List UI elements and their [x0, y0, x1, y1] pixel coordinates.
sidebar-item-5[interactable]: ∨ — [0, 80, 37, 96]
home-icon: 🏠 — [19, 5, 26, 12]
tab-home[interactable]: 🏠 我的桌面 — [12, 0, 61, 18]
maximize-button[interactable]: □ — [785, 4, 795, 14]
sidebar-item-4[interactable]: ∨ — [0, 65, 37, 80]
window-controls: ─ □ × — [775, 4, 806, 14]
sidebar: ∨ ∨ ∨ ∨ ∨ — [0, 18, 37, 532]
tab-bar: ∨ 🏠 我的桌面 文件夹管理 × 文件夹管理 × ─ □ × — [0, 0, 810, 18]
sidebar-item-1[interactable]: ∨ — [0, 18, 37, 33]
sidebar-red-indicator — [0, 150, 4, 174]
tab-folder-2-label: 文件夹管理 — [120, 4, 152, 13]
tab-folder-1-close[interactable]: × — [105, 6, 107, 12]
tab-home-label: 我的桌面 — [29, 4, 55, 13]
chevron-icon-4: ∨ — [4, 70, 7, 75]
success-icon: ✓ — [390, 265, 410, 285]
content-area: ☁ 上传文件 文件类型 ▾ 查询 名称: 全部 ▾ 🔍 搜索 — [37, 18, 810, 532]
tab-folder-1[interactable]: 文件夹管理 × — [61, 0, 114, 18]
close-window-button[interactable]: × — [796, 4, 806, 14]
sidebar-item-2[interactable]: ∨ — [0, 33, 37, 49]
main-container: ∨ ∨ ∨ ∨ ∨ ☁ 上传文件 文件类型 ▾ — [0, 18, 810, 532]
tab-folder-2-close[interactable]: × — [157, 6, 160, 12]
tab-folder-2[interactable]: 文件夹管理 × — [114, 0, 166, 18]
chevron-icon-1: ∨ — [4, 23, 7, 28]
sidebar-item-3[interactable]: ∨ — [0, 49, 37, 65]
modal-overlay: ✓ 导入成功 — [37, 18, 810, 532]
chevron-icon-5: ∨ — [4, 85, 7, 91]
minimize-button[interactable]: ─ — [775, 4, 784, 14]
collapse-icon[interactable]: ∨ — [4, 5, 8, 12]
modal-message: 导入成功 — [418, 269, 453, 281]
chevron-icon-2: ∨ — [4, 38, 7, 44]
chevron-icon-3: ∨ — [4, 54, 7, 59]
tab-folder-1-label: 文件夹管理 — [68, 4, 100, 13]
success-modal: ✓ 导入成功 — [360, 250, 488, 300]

● **TASK OBJECTIVE**
Lines from the entries that contain the word "label" are what the answer must hold.

● **RESULT FOR THIS EXERCISE**
tab-folder-2-label: 文件夹管理 — [120, 4, 152, 13]
tab-home-label: 我的桌面 — [29, 4, 55, 13]
tab-folder-1-label: 文件夹管理 — [68, 4, 100, 13]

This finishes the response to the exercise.